In the data below, find the line that contains "the most handsome man in attendance and" and the line that contains "minutes, or an". Copy both, plus every line between them, exactly.

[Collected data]
┏━━
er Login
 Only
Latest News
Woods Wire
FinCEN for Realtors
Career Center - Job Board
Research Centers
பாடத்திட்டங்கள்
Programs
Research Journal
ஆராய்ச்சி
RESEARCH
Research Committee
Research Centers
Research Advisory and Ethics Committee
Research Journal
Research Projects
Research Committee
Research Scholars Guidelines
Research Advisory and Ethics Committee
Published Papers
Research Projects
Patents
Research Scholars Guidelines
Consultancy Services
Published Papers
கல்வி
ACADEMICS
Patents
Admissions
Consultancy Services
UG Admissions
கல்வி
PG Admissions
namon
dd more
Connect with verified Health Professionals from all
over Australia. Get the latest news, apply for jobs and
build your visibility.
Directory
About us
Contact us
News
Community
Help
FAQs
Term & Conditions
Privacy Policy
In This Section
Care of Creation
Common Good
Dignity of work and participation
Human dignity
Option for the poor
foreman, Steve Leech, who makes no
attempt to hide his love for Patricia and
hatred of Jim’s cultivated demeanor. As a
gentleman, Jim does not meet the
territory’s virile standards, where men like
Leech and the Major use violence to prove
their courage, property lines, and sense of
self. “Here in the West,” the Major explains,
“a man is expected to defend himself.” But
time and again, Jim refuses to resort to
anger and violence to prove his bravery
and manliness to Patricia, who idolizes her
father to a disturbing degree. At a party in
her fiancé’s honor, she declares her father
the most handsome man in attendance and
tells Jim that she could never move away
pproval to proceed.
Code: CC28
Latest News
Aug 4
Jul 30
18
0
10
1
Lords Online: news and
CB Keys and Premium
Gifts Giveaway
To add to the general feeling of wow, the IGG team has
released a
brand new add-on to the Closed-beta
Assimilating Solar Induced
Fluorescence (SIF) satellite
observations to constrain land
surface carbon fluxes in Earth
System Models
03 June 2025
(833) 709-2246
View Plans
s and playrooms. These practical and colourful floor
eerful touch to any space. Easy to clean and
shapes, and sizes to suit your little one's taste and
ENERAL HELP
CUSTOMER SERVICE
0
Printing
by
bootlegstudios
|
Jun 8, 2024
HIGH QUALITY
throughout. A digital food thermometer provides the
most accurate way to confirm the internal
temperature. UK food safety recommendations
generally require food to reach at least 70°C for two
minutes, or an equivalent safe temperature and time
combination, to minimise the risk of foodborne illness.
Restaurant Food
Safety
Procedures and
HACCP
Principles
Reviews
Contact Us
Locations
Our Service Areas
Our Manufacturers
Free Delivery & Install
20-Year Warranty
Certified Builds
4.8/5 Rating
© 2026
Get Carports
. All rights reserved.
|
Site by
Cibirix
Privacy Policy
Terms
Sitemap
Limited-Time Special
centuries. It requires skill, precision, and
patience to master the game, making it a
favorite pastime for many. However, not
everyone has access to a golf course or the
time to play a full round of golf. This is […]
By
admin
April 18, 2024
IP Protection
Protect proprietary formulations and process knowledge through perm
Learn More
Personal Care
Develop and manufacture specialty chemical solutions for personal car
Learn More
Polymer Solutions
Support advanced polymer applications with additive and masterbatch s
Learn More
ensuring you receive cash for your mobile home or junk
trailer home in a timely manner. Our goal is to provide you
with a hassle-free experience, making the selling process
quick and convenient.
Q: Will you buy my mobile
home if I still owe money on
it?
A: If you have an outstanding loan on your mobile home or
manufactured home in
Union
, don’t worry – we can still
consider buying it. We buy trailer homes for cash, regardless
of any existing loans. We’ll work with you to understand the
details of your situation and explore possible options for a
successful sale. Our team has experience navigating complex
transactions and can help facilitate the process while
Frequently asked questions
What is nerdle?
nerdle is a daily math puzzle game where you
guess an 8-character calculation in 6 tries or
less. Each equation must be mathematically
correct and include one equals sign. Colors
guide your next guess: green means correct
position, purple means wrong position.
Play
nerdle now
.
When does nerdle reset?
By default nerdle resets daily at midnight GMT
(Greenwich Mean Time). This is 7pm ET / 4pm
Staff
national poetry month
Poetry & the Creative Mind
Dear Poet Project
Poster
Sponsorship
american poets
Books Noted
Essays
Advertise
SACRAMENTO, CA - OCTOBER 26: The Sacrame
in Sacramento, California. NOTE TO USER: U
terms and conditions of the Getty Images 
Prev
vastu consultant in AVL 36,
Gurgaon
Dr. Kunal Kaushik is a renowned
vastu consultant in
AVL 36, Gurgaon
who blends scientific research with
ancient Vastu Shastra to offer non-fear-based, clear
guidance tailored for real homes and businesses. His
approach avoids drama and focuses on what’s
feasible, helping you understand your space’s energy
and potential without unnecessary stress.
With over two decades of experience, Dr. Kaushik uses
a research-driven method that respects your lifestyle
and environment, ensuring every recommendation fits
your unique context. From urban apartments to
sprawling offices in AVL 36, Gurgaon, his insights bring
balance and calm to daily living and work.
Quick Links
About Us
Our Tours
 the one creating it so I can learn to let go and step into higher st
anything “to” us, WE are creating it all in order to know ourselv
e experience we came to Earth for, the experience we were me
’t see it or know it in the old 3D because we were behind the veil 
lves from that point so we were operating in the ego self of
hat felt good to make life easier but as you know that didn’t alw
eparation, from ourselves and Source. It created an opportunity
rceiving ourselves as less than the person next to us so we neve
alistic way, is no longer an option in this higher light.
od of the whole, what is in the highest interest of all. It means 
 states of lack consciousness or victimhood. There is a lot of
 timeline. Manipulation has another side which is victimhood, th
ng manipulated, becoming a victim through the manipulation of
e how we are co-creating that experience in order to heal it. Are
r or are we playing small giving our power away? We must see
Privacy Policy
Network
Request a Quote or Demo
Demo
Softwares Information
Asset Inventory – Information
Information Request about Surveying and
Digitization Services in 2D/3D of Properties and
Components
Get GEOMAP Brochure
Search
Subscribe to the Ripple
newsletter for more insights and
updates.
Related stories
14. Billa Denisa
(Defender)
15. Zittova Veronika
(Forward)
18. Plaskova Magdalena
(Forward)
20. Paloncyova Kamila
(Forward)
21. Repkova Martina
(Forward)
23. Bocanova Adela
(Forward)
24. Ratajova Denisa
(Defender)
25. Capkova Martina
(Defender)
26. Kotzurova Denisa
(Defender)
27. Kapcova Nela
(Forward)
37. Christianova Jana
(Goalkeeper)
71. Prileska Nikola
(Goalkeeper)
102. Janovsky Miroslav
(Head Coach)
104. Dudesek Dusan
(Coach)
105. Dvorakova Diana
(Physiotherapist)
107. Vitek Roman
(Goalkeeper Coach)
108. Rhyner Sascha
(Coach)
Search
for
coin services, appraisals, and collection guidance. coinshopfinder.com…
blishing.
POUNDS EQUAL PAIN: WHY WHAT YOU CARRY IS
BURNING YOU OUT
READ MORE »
┗━━
§ SOLUTION TO THE PROBLEM
the most handsome man in attendance and
tells Jim that she could never move away
pproval to proceed.
Code: CC28
Latest News
Aug 4
Jul 30
18
0
10
1
Lords Online: news and
CB Keys and Premium
Gifts Giveaway
To add to the general feeling of wow, the IGG team has
released a
brand new add-on to the Closed-beta
Assimilating Solar Induced
Fluorescence (SIF) satellite
observations to constrain land
surface carbon fluxes in Earth
System Models
03 June 2025
(833) 709-2246
View Plans
s and playrooms. These practical and colourful floor
eerful touch to any space. Easy to clean and
shapes, and sizes to suit your little one's taste and
ENERAL HELP
CUSTOMER SERVICE
0
Printing
by
bootlegstudios
|
Jun 8, 2024
HIGH QUALITY
throughout. A digital food thermometer provides the
most accurate way to confirm the internal
temperature. UK food safety recommendations
generally require food to reach at least 70°C for two
minutes, or an equivalent safe temperature and time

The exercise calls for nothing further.